Descriptions:
Beyang Liu, co-founder of Amp Code, presents the design philosophy and architecture behind Amp — a terminal-first, opinionated AI coding agent built for developers who want to run multiple agents in parallel. The talk is framed as a series of deliberate, contrarian architectural decisions made while building the product, starting with the foundational view that an agent is simply a for-loop with tool calls and a model — and that the real design surface is which model, which tools, and how they iterate together.
Amp’s most distinctive choice is replacing the model selector (a standard UX component in tools like Cursor and Windsurf) with a fixed set of specialized sub-agents: the Finder, a small fast model for codebase context discovery; the Oracle, a reasoning model invoked only for hard debugging or nuanced planning; the Librarian, which fetches context from external libraries and frameworks; and the Kraken, an experimental agent that writes codemods for large-scale refactors rather than editing files one at a time. Liu argues that offering model choice creates cognitive overhead and prevents deep optimization for any single model’s strengths.

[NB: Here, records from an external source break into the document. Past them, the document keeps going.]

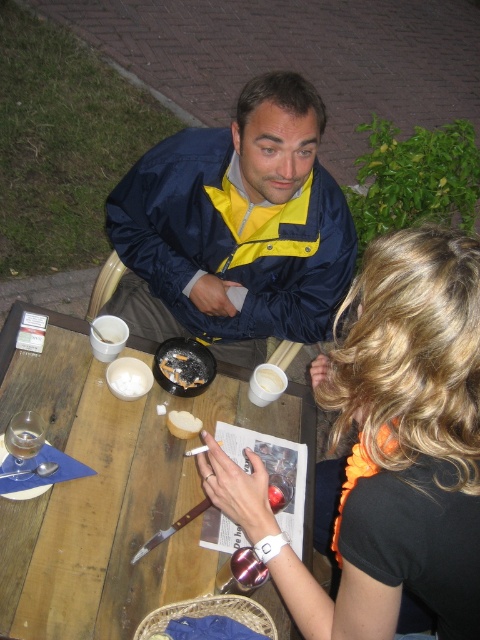 Between white matte bread at upper center and white matte bread at center, which one is positioned higher?

white matte bread at center is above.

Is white matte bread at upper center bigger than white matte bread at center?

Yes.

Measure the distance between white matte bread at upper center and camera.

They are 1.43 meters apart.

The height and width of the screenshot is (640, 480). What are the coordinates of `white matte bread at upper center` in the screenshot? It's located at (129, 381).

Does wooden table at center appear over crumbly brown bread at table center?

No, wooden table at center is not above crumbly brown bread at table center.

Which of these two, wooden table at center or crumbly brown bread at table center, stands taller?

wooden table at center is taller.

The image size is (480, 640). Describe the element at coordinates (113, 490) in the screenshot. I see `wooden table at center` at that location.

Identify the location of wooden table at center. This screenshot has height=640, width=480. (113, 490).

Which of these two, white matte bread at upper center or white bread at table center, stands shorter?

white bread at table center

Can you confirm if white matte bread at upper center is thinner than white bread at table center?

No, white matte bread at upper center is not thinner than white bread at table center.

Consider the image. Who is more forward, (x=110, y=387) or (x=175, y=416)?

Point (x=175, y=416) is in front.

Identify the location of white matte bread at upper center. This screenshot has height=640, width=480. (129, 381). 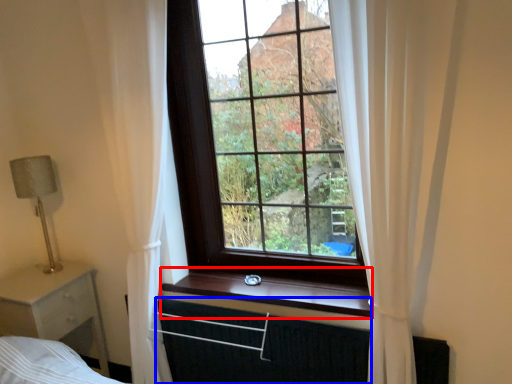 Question: Which object is further to the camera taking this photo, window sill (highlighted by a red box) or canopy bed (highlighted by a blue box)?

Choices:
 (A) window sill
 (B) canopy bed

Answer: (A) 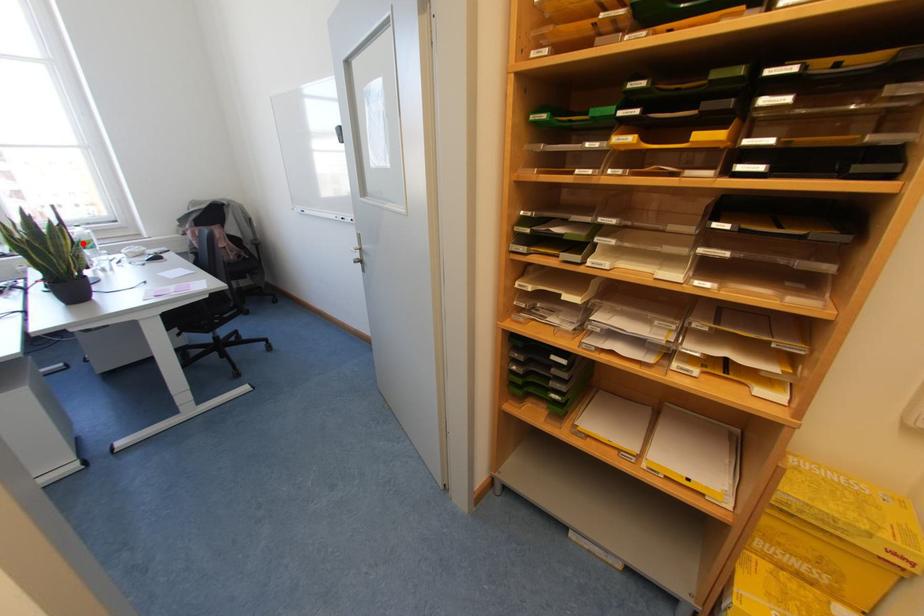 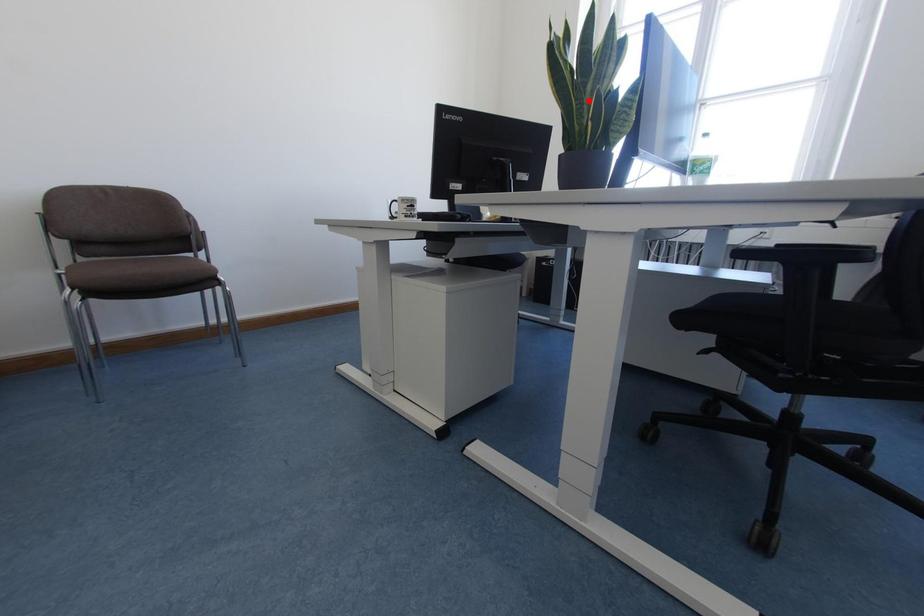 I am providing you with two images of the same scene from different viewpoints. A red point is marked on the first image and another point is marked on the second image. Are the points marked in image1 and image2 representing the same 3D position?

No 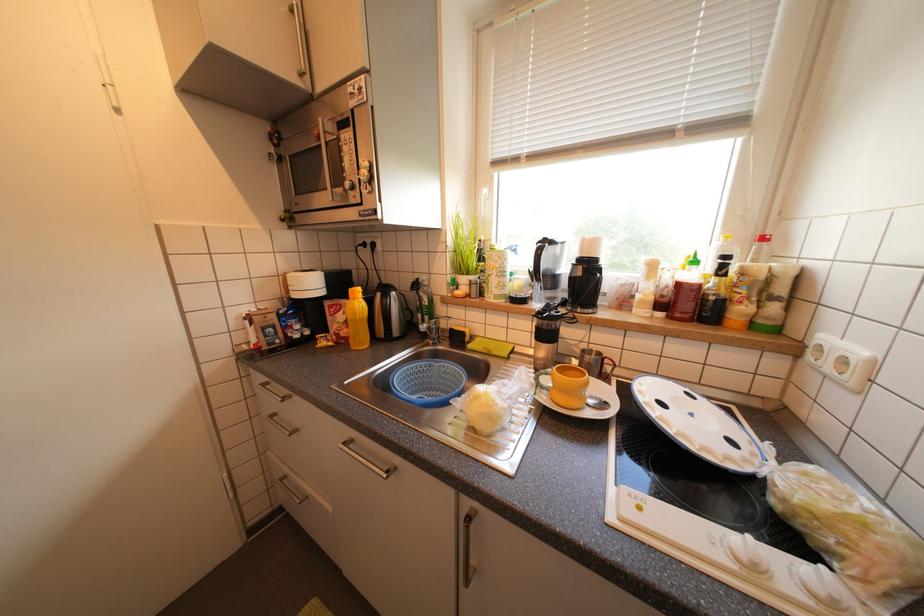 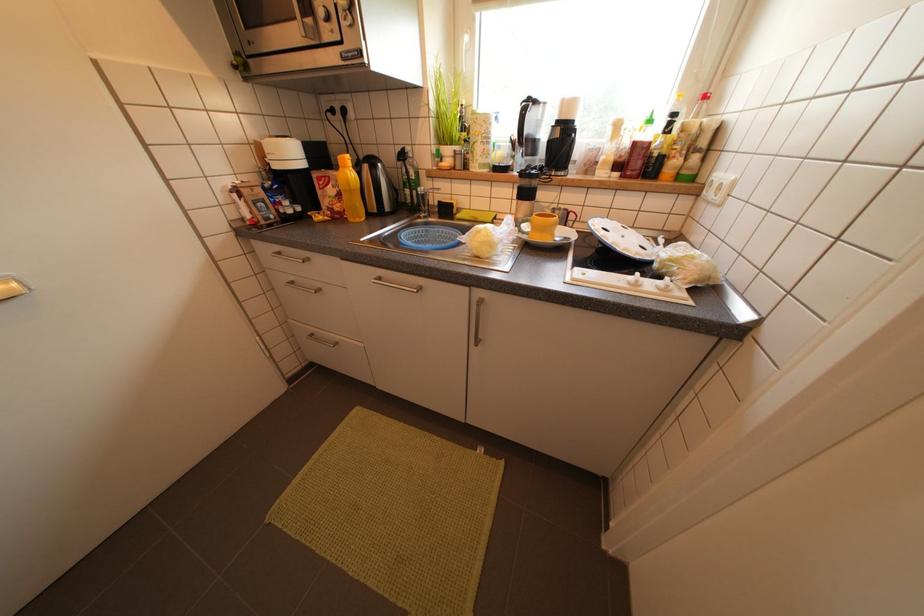 The images are taken continuously from a first-person perspective. In which direction are you moving?

The movement direction of the cameraman is left, backward. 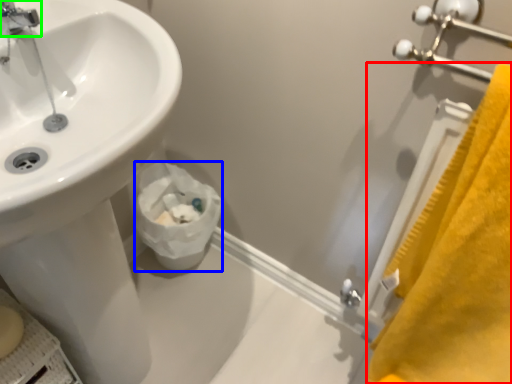 Question: Based on their relative distances, which object is nearer to bath towel (highlighted by a red box)? Choose from toilet paper (highlighted by a blue box) and tap (highlighted by a green box).

Choices:
 (A) toilet paper
 (B) tap

Answer: (A) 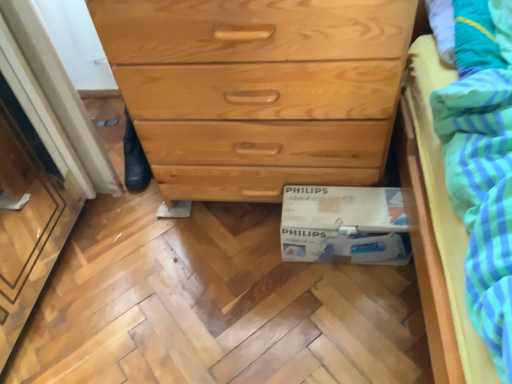 At what (x,y) coordinates should I click in order to perform the action: click on space that is in front of white cardboard box at lower center. Please return your answer as a coordinate pair (x, y). Looking at the image, I should click on (348, 315). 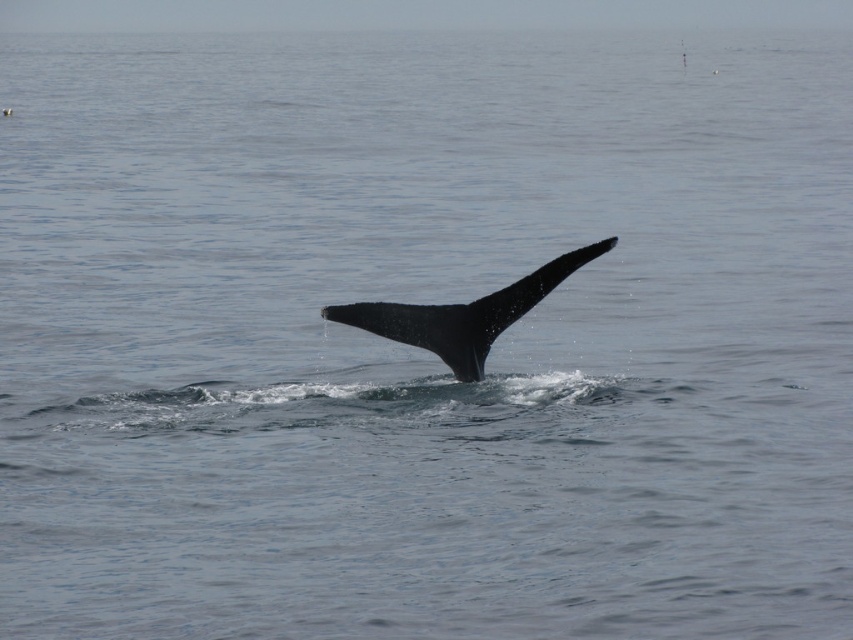 Question: Which object is closer to the camera taking this photo?

Choices:
 (A) black smooth fin at center
 (B) black matte whale tail at center

Answer: (A)

Question: Which point is closer to the camera taking this photo?

Choices:
 (A) (461, 332)
 (B) (608, 241)

Answer: (B)

Question: Which of the following is the farthest from the observer?

Choices:
 (A) black matte whale tail at center
 (B) black smooth fin at center

Answer: (A)

Question: Considering the relative positions of black matte whale tail at center and black smooth fin at center in the image provided, where is black matte whale tail at center located with respect to black smooth fin at center?

Choices:
 (A) left
 (B) right

Answer: (A)

Question: Is black matte whale tail at center wider than black smooth fin at center?

Choices:
 (A) yes
 (B) no

Answer: (A)

Question: Is black matte whale tail at center to the left of black smooth fin at center from the viewer's perspective?

Choices:
 (A) no
 (B) yes

Answer: (B) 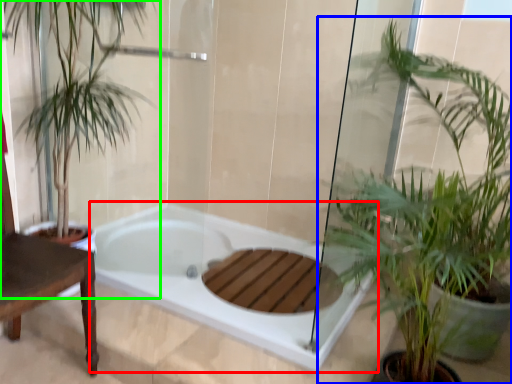 Question: Estimate the real-world distances between objects in this image. Which object is farther from bathtub (highlighted by a red box), houseplant (highlighted by a blue box) or houseplant (highlighted by a green box)?

Choices:
 (A) houseplant
 (B) houseplant

Answer: (A) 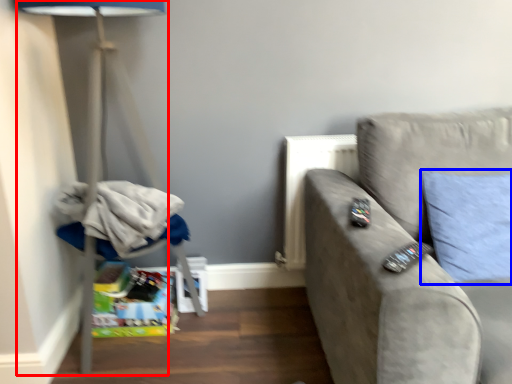 Question: Among these objects, which one is farthest to the camera, table lamp (highlighted by a red box) or pillow (highlighted by a blue box)?

Choices:
 (A) table lamp
 (B) pillow

Answer: (B)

The terminal UI was built from scratch on a custom framework to surface just enough information — streamed diffs, CLI commands, editor diagnostics from Emacs, Neovim, and JetBrains — without overwhelming users. Amp also ships a code review interface Liu identifies as the real bottleneck to parallelizing agent work: most developer time is now spent reviewing agent output, not writing code, and streamlining that review loop is what enables running two or three agents simultaneously.